Federal judge rules California prison healthcare below constitutional standards
Deirdre Jurand at 6:24 PM ET

[JURIST] A federal judge ruled [text, PDF] Wednesday that the healthcare provided in California prisons does not meet constitutional standards even though medical services have improved significantly since the court assumed oversight of the system in 2005. US District Judge Thelton Henderson of the Northern District of California acknowledged the progress of the current supervisory team, led by receiver Robert Sillen [official profile], including the hiring of more clinical workers and licensed nurses and increased contracting with outside medical specialists. But Henderson also said that the prison system needs new oversight to help implement planned improvements and to reintegrate prison leadership into the prison system, and he appointed law professor J. Clark Kelso [official profile] as receiver effective immediately to achieve those goals. Efforts to achieve reform bringing the state's prison system up to constitutional standards could take as long as four years, according to officials at the California Health Care Receivership [official website]. Reuters has more. The Los Angeles Times has local coverage.

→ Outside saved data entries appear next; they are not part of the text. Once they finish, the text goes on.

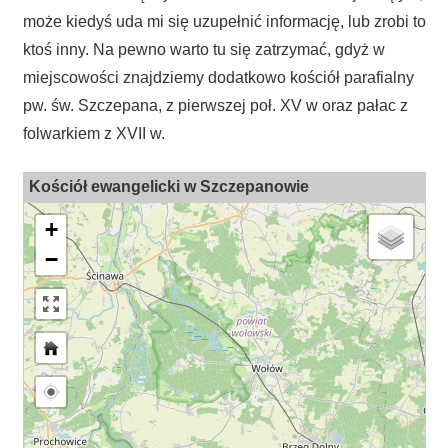
może kiedyś uda mi się uzupełnić informację, lub zrobi to
ktoś inny. Na pewno warto tu się zatrzymać, gdyż w
miejscowości znajdziemy dodatkowo kościół parafialny
pw. św. Szczepana, z pierwszej poł. XV w oraz pałac z
folwarkiem z XVII w.
Kościół ewangelicki w Szczepanowie
+
−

Henderson appointed Sillen [order, PDF] in February 2006 after assuming oversight of the healthcare system [JURIST report] in 2005. In July 2007, the court ordered the formation of a special three-judge panel [JURIST report] to supervise and reduce California's prison population after finding that California's prison overcrowding was preventing the California Department of Corrections and Rehabilitation (CDCR) [official website] from adequately providing mental health care. The receivership was designed to oversee the development of remedies for the systematic constitutional violation and to monitor implementation of court-approved remedies. California Gov. Arnold Schwarzenegger [official website] is now considering a mass release of nonviolent prisoners [JURIST report] to help ease the system's financial strains that contribute to the prison system's poor healthcare performance.